◆ **Exercise directions**
Copy out the whole listing exactly as written, leaving the pictures behind.

◆ **Material for the task**

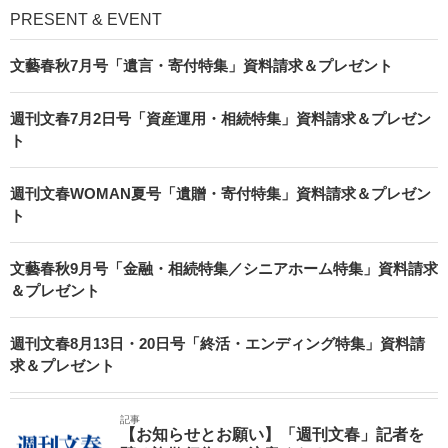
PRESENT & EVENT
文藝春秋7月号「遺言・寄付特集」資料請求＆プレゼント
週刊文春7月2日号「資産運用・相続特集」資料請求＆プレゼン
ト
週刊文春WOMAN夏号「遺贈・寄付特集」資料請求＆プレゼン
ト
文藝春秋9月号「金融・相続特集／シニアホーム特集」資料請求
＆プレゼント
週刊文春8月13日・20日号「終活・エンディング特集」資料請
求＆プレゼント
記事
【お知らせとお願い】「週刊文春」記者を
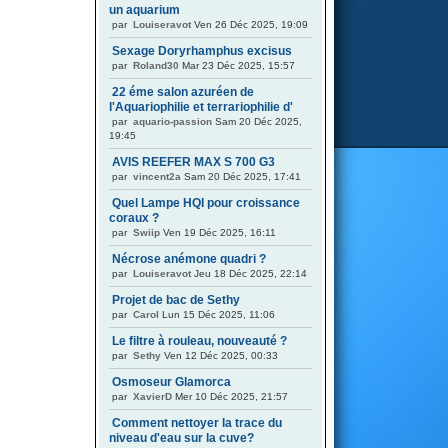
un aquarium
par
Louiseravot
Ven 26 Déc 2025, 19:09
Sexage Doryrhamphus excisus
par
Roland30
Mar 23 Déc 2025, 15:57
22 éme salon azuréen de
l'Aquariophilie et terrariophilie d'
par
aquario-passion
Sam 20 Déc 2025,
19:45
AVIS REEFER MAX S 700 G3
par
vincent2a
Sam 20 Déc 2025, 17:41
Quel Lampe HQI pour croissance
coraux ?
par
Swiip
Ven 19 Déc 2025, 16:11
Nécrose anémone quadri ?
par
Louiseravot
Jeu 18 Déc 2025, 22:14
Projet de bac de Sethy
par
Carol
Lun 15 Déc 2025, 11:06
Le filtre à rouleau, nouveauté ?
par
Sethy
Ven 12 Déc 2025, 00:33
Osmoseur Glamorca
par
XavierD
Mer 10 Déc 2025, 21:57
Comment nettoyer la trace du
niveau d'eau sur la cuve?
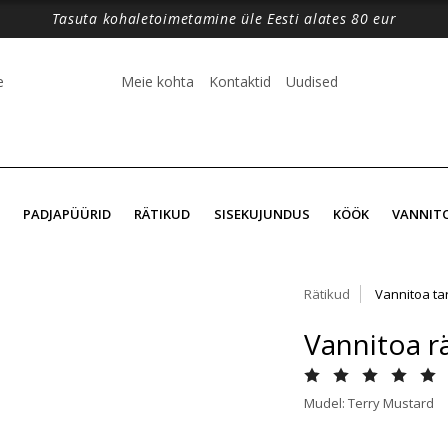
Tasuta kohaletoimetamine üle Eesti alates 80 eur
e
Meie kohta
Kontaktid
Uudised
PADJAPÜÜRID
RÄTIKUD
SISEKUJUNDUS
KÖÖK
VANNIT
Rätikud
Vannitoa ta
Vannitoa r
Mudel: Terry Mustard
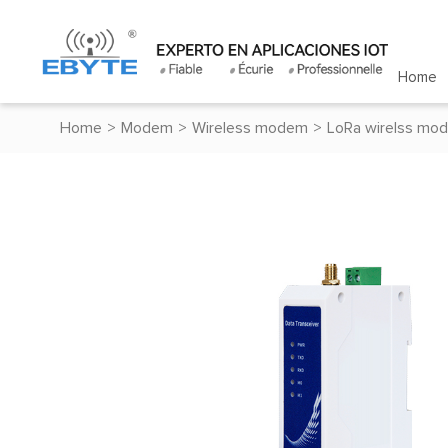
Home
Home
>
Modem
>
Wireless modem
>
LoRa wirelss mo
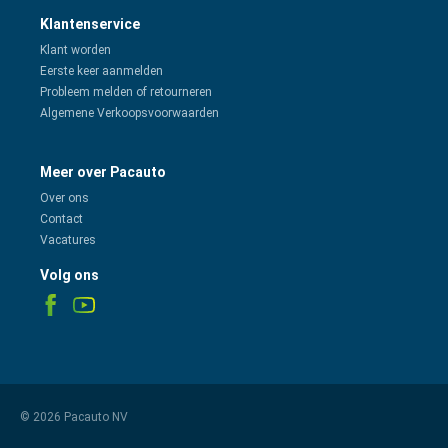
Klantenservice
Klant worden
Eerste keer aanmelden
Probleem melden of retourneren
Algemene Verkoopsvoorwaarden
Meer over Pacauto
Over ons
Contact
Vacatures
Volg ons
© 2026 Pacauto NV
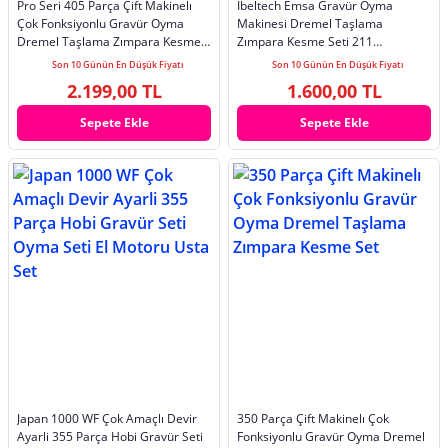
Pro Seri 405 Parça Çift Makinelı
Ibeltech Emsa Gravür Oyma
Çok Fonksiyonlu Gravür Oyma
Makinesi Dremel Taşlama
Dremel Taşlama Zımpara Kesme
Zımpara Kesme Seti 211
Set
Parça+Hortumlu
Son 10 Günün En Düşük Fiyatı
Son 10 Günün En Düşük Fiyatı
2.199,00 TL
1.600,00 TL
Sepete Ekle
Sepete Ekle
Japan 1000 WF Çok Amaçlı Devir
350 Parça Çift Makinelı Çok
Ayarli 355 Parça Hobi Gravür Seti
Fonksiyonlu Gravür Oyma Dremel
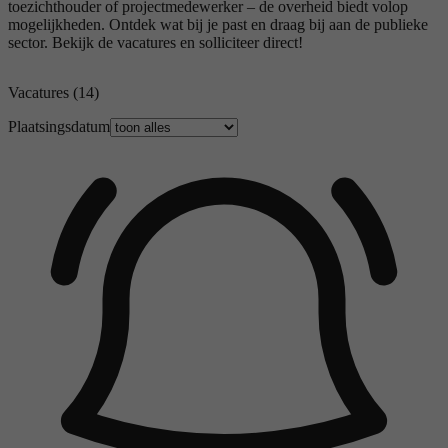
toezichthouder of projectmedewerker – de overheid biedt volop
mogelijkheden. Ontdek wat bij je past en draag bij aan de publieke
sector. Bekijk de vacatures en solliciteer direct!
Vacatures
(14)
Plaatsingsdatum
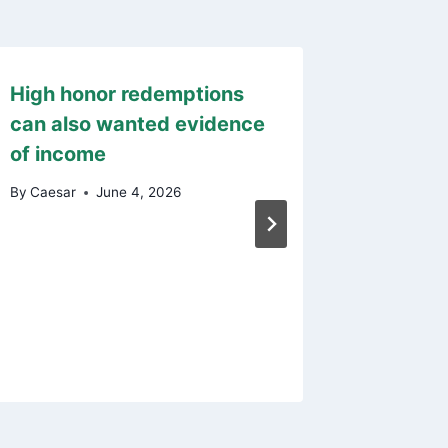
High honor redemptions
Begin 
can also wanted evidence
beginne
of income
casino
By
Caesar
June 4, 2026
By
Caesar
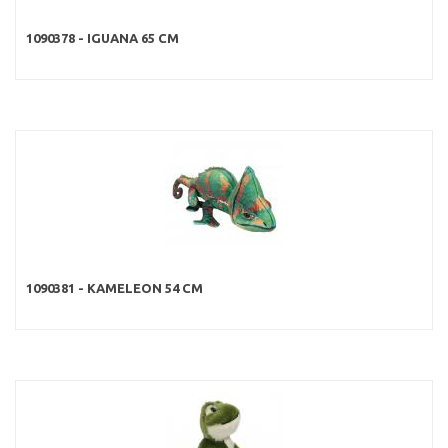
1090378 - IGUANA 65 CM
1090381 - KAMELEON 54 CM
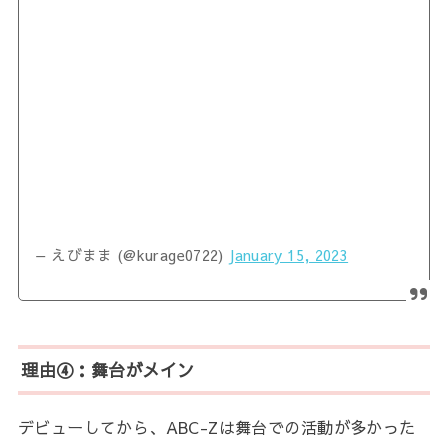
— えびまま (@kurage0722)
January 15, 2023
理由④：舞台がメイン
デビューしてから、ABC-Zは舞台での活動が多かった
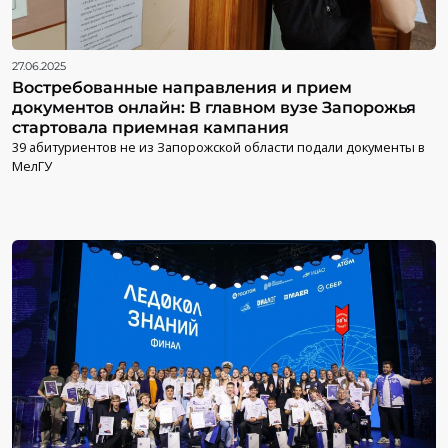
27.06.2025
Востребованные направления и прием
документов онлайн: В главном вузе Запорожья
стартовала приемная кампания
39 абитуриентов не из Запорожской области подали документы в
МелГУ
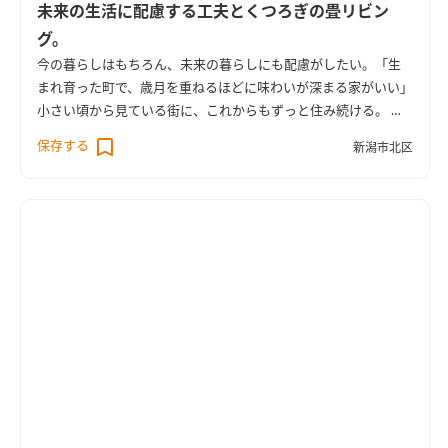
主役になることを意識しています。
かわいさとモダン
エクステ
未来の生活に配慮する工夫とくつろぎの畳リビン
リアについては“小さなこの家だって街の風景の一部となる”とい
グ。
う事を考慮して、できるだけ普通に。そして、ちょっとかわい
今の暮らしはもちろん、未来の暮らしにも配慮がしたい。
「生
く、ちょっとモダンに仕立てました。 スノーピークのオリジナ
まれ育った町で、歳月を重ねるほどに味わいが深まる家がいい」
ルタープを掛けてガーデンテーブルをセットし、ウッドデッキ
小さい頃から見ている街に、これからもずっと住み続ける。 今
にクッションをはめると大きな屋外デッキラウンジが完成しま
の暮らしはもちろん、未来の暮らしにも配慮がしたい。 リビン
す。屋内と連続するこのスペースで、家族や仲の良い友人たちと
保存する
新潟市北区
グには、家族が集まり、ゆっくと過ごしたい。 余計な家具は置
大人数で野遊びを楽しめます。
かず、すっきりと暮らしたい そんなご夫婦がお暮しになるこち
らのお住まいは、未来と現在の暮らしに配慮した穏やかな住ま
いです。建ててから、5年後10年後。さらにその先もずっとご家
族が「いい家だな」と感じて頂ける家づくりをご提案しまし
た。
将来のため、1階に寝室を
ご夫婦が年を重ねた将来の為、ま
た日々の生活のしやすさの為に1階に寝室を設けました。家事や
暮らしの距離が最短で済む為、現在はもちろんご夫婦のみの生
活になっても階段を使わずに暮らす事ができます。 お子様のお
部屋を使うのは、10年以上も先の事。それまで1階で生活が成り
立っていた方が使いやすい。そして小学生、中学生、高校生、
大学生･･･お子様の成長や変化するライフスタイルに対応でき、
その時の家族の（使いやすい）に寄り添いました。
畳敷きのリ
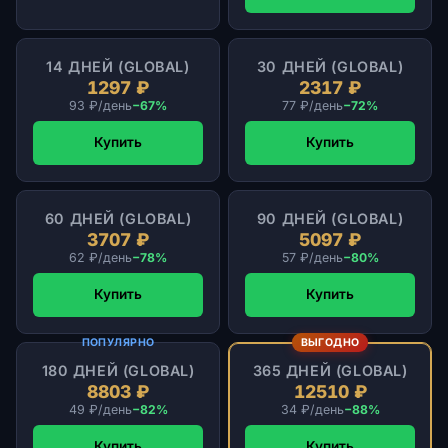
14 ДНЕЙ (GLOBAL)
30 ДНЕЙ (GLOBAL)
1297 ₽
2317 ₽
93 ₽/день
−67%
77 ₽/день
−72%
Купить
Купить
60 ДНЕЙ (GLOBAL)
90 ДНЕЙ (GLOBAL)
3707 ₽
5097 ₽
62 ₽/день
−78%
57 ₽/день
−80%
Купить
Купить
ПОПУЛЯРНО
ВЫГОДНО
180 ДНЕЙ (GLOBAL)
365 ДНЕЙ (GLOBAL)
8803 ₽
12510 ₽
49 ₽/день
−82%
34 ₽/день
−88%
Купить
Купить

◆ **Solved exercise**
PRESENT & EVENT
文藝春秋7月号「遺言・寄付特集」資料請求＆プレゼント
週刊文春7月2日号「資産運用・相続特集」資料請求＆プレゼン
ト
週刊文春WOMAN夏号「遺贈・寄付特集」資料請求＆プレゼン
ト
文藝春秋9月号「金融・相続特集／シニアホーム特集」資料請求
＆プレゼント
週刊文春8月13日・20日号「終活・エンディング特集」資料請
求＆プレゼント
記事
【お知らせとお願い】「週刊文春」記者を
un aquarium
par
Louiseravot
Ven 26 Déc 2025, 19:09
Sexage Doryrhamphus excisus
par
Roland30
Mar 23 Déc 2025, 15:57
22 éme salon azuréen de
l'Aquariophilie et terrariophilie d'
par
aquario-passion
Sam 20 Déc 2025,
19:45
AVIS REEFER MAX S 700 G3
par
vincent2a
Sam 20 Déc 2025, 17:41
Quel Lampe HQI pour croissance
coraux ?
par
Swiip
Ven 19 Déc 2025, 16:11
Nécrose anémone quadri ?
par
Louiseravot
Jeu 18 Déc 2025, 22:14
Projet de bac de Sethy
par
Carol
Lun 15 Déc 2025, 11:06
Le filtre à rouleau, nouveauté ?
par
Sethy
Ven 12 Déc 2025, 00:33
Osmoseur Glamorca
par
XavierD
Mer 10 Déc 2025, 21:57
Comment nettoyer la trace du
niveau d'eau sur la cuve?
Tasuta kohaletoimetamine üle Eesti alates 80 eur
e
Meie kohta
Kontaktid
Uudised
PADJAPÜÜRID
RÄTIKUD
SISEKUJUNDUS
KÖÖK
VANNIT
Rätikud
Vannitoa ta
Vannitoa r
Mudel: Terry Mustard
Home
Home
>
Modem
>
Wireless modem
>
LoRa wirelss mo
Klantenservice
Klant worden
Eerste keer aanmelden
Probleem melden of retourneren
Algemene Verkoopsvoorwaarden
Meer over Pacauto
Over ons
Contact
Vacatures
Volg ons
© 2026 Pacauto NV
Pro Seri 405 Parça Çift Makinelı
Ibeltech Emsa Gravür Oyma
Çok Fonksiyonlu Gravür Oyma
Makinesi Dremel Taşlama
Dremel Taşlama Zımpara Kesme
Zımpara Kesme Seti 211
Set
Parça+Hortumlu
Son 10 Günün En Düşük Fiyatı
Son 10 Günün En Düşük Fiyatı
2.199,00 TL
1.600,00 TL
Sepete Ekle
Sepete Ekle
Japan 1000 WF Çok Amaçlı Devir
350 Parça Çift Makinelı Çok
Ayarli 355 Parça Hobi Gravür Seti
Fonksiyonlu Gravür Oyma Dremel
toezichthouder of projectmedewerker – de overheid biedt volop
mogelijkheden. Ontdek wat bij je past en draag bij aan de publieke
sector. Bekijk de vacatures en solliciteer direct!
Vacatures
(14)
Plaatsingsdatum
High honor redemptions
Begin 
can also wanted evidence
beginne
of income
casino
By
Caesar
June 4, 2026
By
Caesar
1090378 - IGUANA 65 CM
1090381 - KAMELEON 54 CM
— えびまま (@kurage0722)
January 15, 2023
理由④：舞台がメイン
デビューしてから、ABC-Zは舞台での活動が多かった
27.06.2025
Востребованные направления и прием
документов онлайн: В главном вузе Запорожья
стартовала приемная кампания
39 абитуриентов не из Запорожской области подали документы в
МелГУ
主役になることを意識しています。
かわいさとモダン
エクステ
未来の生活に配慮する工夫とくつろぎの畳リビン
リアについては“小さなこの家だって街の風景の一部となる”とい
グ。
う事を考慮して、できるだけ普通に。そして、ちょっとかわい
今の暮らしはもちろん、未来の暮らしにも配慮がしたい。
「生
く、ちょっとモダンに仕立てました。 スノーピークのオリジナ
まれ育った町で、歳月を重ねるほどに味わいが深まる家がいい」
ルタープを掛けてガーデンテーブルをセットし、ウッドデッキ
小さい頃から見ている街に、これからもずっと住み続ける。 今
にクッションをはめると大きな屋外デッキラウンジが完成しま
の暮らしはもちろん、未来の暮らしにも配慮がしたい。 リビン
す。屋内と連続するこのスペースで、家族や仲の良い友人たちと
保存する
新潟市北区
グには、家族が集まり、ゆっくと過ごしたい。 余計な家具は置
大人数で野遊びを楽しめます。
かず、すっきりと暮らしたい そんなご夫婦がお暮しになるこち
らのお住まいは、未来と現在の暮らしに配慮した穏やかな住ま
いです。建ててから、5年後10年後。さらにその先もずっとご家
族が「いい家だな」と感じて頂ける家づくりをご提案しまし
た。
将来のため、1階に寝室を
ご夫婦が年を重ねた将来の為、ま
た日々の生活のしやすさの為に1階に寝室を設けました。家事や
暮らしの距離が最短で済む為、現在はもちろんご夫婦のみの生
活になっても階段を使わずに暮らす事ができます。 お子様のお
部屋を使うのは、10年以上も先の事。それまで1階で生活が成り
立っていた方が使いやすい。そして小学生、中学生、高校生、
大学生･･･お子様の成長や変化するライフスタイルに対応でき、
その時の家族の（使いやすい）に寄り添いました。
畳敷きのリ
14 ДНЕЙ (GLOBAL)
30 ДНЕЙ (GLOBAL)
1297 ₽
2317 ₽
93 ₽/день
−67%
77 ₽/день
−72%
Купить
Купить
60 ДНЕЙ (GLOBAL)
90 ДНЕЙ (GLOBAL)
3707 ₽
5097 ₽
62 ₽/день
−78%
57 ₽/день
−80%
Купить
Купить
ПОПУЛЯРНО
ВЫГОДНО
180 ДНЕЙ (GLOBAL)
365 ДНЕЙ (GLOBAL)
8803 ₽
12510 ₽
49 ₽/день
−82%
34 ₽/день
−88%
Купить
Купить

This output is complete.